Joachim Werneburg (* 15. Juli 1953 in Erfurt) ist ein deutscher Schriftsteller, der hauptsächlich Lyrik und Kurzprosa verfasst. Hauptberuflich war er im öffentlichen Dienst tätig und lebt in Weimar.
Leben
BearbeitenJoachim Werneburg ist der Sohn des bildenden Künstlers Walter Werneburg. Sein jüngerer Bruder Ralf Werneburg ist Paläontologe. Er studierte von 1973 bis 1977 Theoretische Elektrotechnik an der Technischen Hochschule Ilmenau und hielt dort erste Lesungen in Studentenklubs. Noch als Student lernte er die Dichter Rolf Schilling und Walter Werner kennen, was zu Jahrzehnte andauernden Freundschaften führte. Anregend war ebenso die Begegnung mit Andreas Reimann, dessen Rückgriff auf altgriechische Metrik später wichtig wurde.
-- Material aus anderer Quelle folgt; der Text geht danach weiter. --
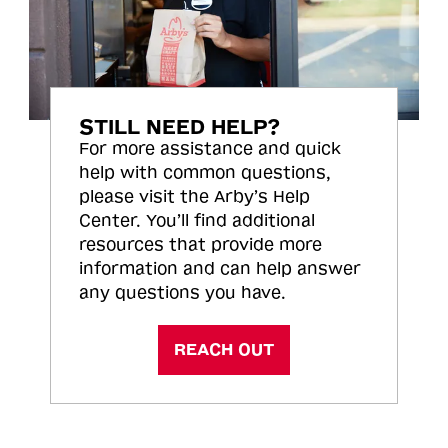
STILL NEED HELP?
For more assistance and quick
help with common questions,
please visit the Arby’s Help
Center. You’ll find additional
resources that provide more
information and can help answer
any questions you have.
REACH OUT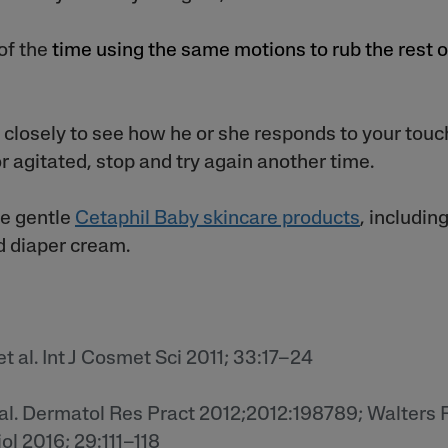
 of the
time using the same motions to rub the rest o
closely to see how he or she responds to your touch
r agitated, stop and try again another time.
he gentle
Cetaphil Baby skincare products
,
including
nd diaper cream.
t al. Int J Cosmet Sci 2011; 33:17–24
t al. Dermatol Res Pract 2012;2012:198789; Walters R
l 2016; 29:111–118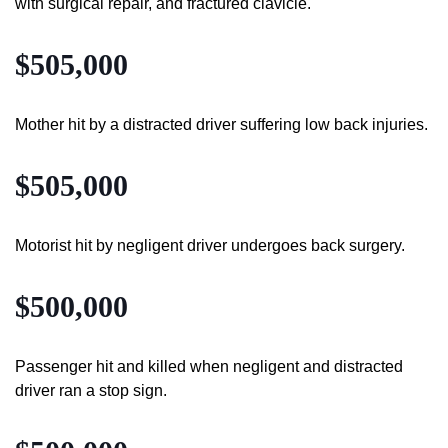
with surgical repair, and fractured clavicle.
$505,000
Mother hit by a distracted driver suffering low back injuries.
$505,000
Motorist hit by negligent driver undergoes back surgery.
$500,000
Passenger hit and killed when negligent and distracted
driver ran a stop sign.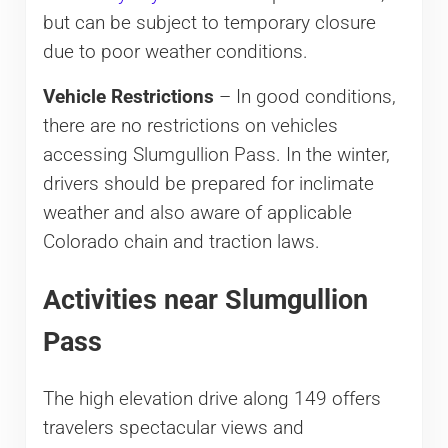
but can be subject to temporary closure
due to poor weather conditions.
Vehicle Restrictions
– In good conditions,
there are no restrictions on vehicles
accessing Slumgullion Pass. In the winter,
drivers should be prepared for inclimate
weather and also aware of applicable
Colorado chain and traction laws.
Activities near Slumgullion
Pass
The high elevation drive along 149 offers
travelers spectacular views and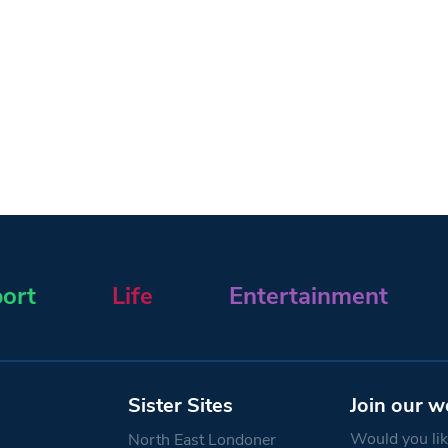
ort
Life
Entertainment
Sister Sites
Join our w
Would you like
North East Londoner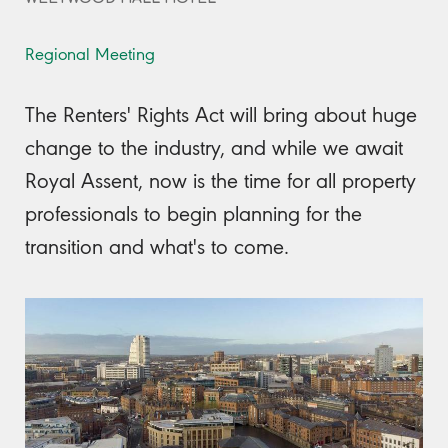
Regional Meeting
The Renters' Rights Act will bring about huge
change to the industry, and while we await
Royal Assent, now is the time for all property
professionals to begin planning for the
transition and what's to come.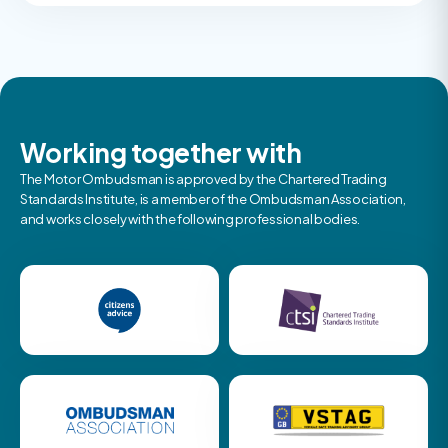
Working together with
The Motor Ombudsman is approved by the Chartered Trading
Standards Institute, is a member of the Ombudsman Association,
and works closely with the following professional bodies.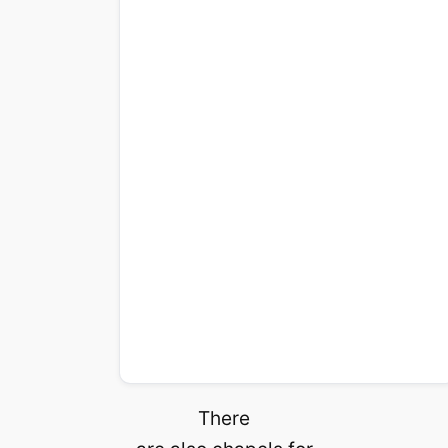
There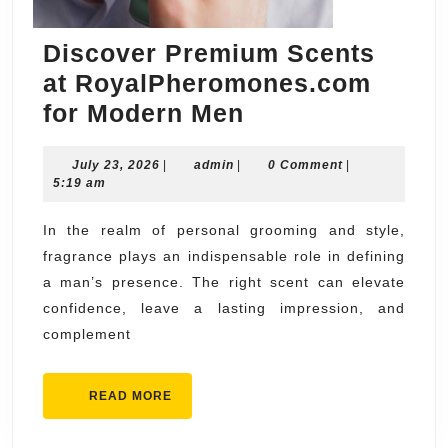
Discover Premium Scents
at RoyalPheromones.com
Discover
for Modern Men
Premium
July
admin
July 23, 2026
|
admin
|
Scents
0 Comment
|
23,
5:19 am
at
2026
RoyalPheromon
In the realm of personal grooming and style,
fragrance plays an indispensable role in defining
for
a man’s presence. The right scent can elevate
Modern
confidence, leave a lasting impression, and
Men
complement
READ
READ MORE
MORE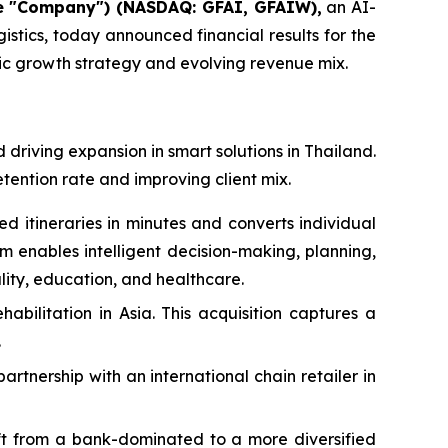
he "Company") (NASDAQ: GFAI, GFAIW),
an AI-
stics, today announced financial results for the
gic growth strategy and evolving revenue mix.
driving expansion in smart solutions in Thailand.
etention rate and improving client mix.
itineraries in minutes and converts individual
rm enables intelligent decision-making, planning,
lity, education, and healthcare.
bilitation in Asia. This acquisition captures a
.
rtnership with an international chain retailer in
hift from a bank-dominated to a more diversified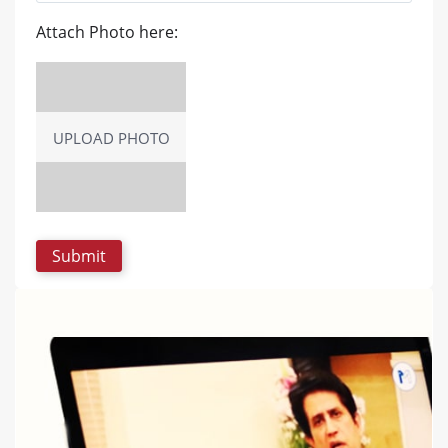
Attach Photo here:
UPLOAD PHOTO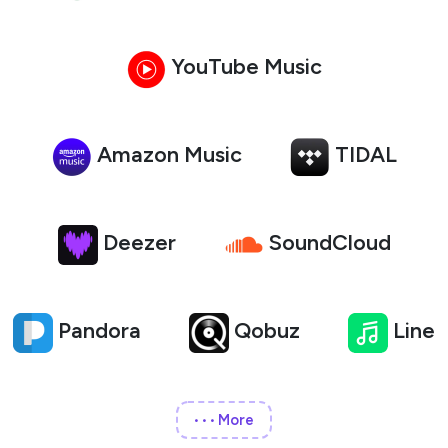
YouTube Music
Amazon Music
TIDAL
Deezer
SoundCloud
Pandora
Qobuz
Line
More
•••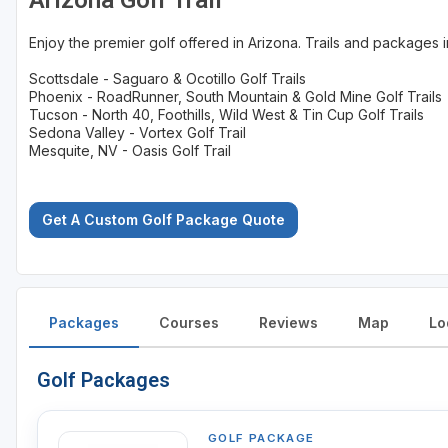
Arizona Golf Trail
Enjoy the premier golf offered in Arizona. Trails and packages 
Scottsdale - Saguaro & Ocotillo Golf Trails
Phoenix - RoadRunner, South Mountain & Gold Mine Golf Trails
Tucson - North 40, Foothills, Wild West & Tin Cup Golf Trails
Sedona Valley - Vortex Golf Trail
Mesquite, NV - Oasis Golf Trail
Get A Custom Golf Package Quote
Packages
Courses
Reviews
Map
Lo
Golf Packages
GOLF PACKAGE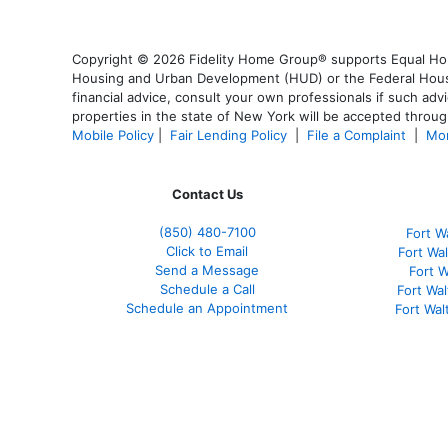
Copyright © 2026 Fidelity Home Group® supports Equal Housi
Housing and Urban Development (HUD) or the Federal Housing
financial advice, consult your own professionals if such advi
properties in the state of New York will be accepted through
Mobile Policy
|
Fair Lending Policy
|
File a Complaint
|
Mor
Contact Us
(850)
480-7100
Fort W
Click to Email
Fort Wa
Send a Message
Fort 
Schedule a Call
Fort Wa
Schedule an Appointment
Fort Wa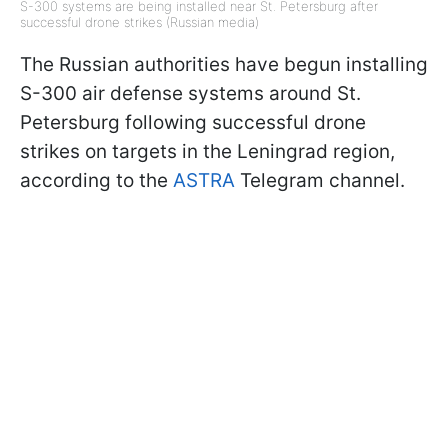
S-300 systems are being installed near St. Petersburg after
successful drone strikes (Russian media)
The Russian authorities have begun installing
S-300 air defense systems around St.
Petersburg following successful drone
strikes on targets in the Leningrad region,
according to the
ASTRA
Telegram channel.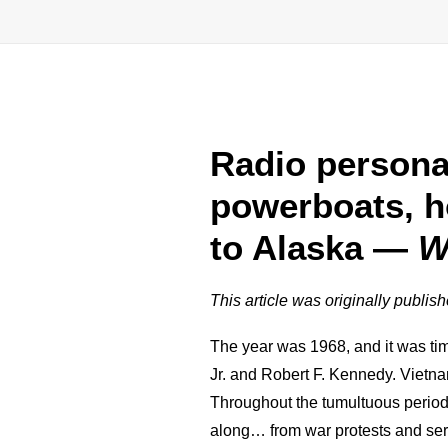
Radio persona
powerboats, h
to Alaska —
W
This article was originally publis
The year was 1968, and it was tim
Jr. and Robert F. Kennedy. Vietna
Throughout the tumultuous period
along… from war protests and seria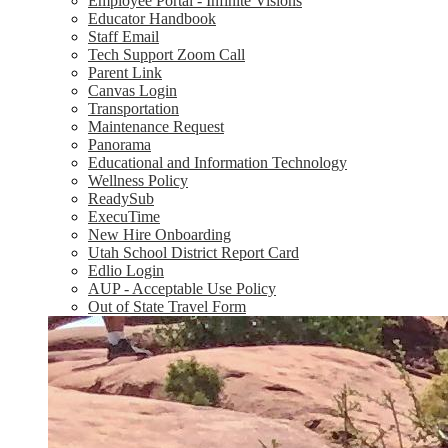
Employee Portal - Infinite Visions
Educator Handbook
Staff Email
Tech Support Zoom Call
Parent Link
Canvas Login
Transportation
Maintenance Request
Panorama
Educational and Information Technology
Wellness Policy
ReadySub
ExecuTime
New Hire Onboarding
Utah School District Report Card
Edlio Login
AUP - Acceptable Use Policy
Out of State Travel Form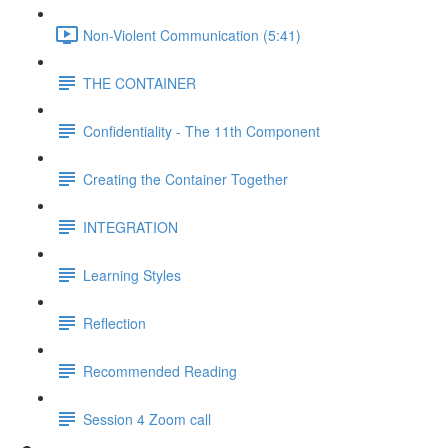
Non-Violent Communication (5:41)
THE CONTAINER
Confidentiality - The 11th Component
Creating the Container Together
INTEGRATION
Learning Styles
Reflection
Recommended Reading
Session 4 Zoom call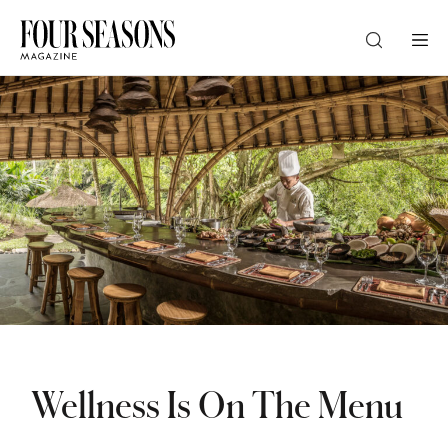
DESTINATION
CHECK IN — CHECK OUT
GUESTS
PROMO
Wellness Is On The Menu
CHECK RATES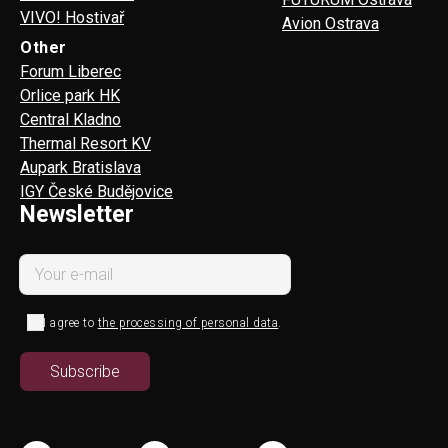
VIVO! Hostivař
Avion Ostrava
Other
Forum Liberec
Orlice park HK
Central Kladno
Thermal Resort KV
Aupark Bratislava
IGY České Budějovice
Newsletter
I agree to
the processing of personal data
.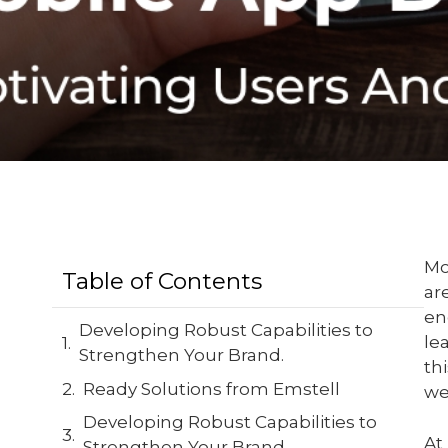
Mo
Table of Contents
ar
en
Developing Robust Capabilities to
le
Strengthen Your Brand.
th
Ready Solutions from Emstell
we
Developing Robust Capabilities to
At
Strengthen Your Brand.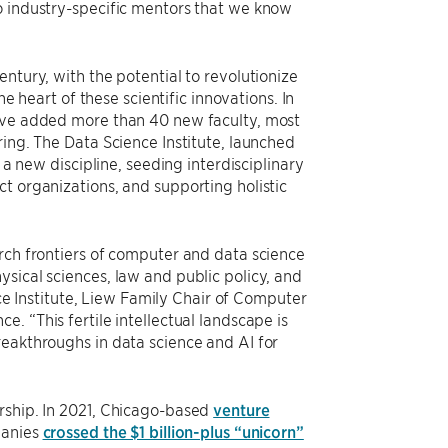
o industry-specific mentors that we know
ntury, with the potential to revolutionize
he heart of these scientific innovations. In
have added more than 40 new faculty, most
ring. The Data Science Institute, launched
 a new discipline, seeding interdisciplinary
t organizations, and supporting holistic
rch frontiers of computer and data science
sical sciences, law and public policy, and
nce Institute, Liew Family Chair of Computer
. “This fertile intellectual landscape is
reakthroughs in data science and AI for
rship. In 2021, Chicago-based
venture
panies
crossed the $1 billion-plus “unicorn”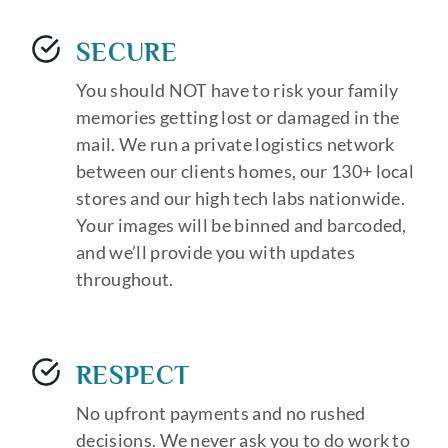
SECURE
You should NOT have to risk your family
memories getting lost or damaged in the
mail. We run a private logistics network
between our clients homes, our 130+ local
stores and our high tech labs nationwide.
Your images will be binned and barcoded,
and we’ll provide you with updates
throughout.
RESPECT
No upfront payments and no rushed
decisions. We never ask you to do work to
In den Jahren 1977 bis 1990 war Werneburg im Funkwerk Erfurt beschäftigt. Er führte ein ‚Doppelleben‘ als Dichter und Ingenieur. Die Texte des Bandes Thüringer Meer entstanden. Parallel schuf Walter Werneburg zu den Gedichten graphische Zyklen. Beides liegt inzwischen in den Bänden Die Rabenfibel und Die Taten des Lichts. Leben und Werk von Walter Werneburg vor.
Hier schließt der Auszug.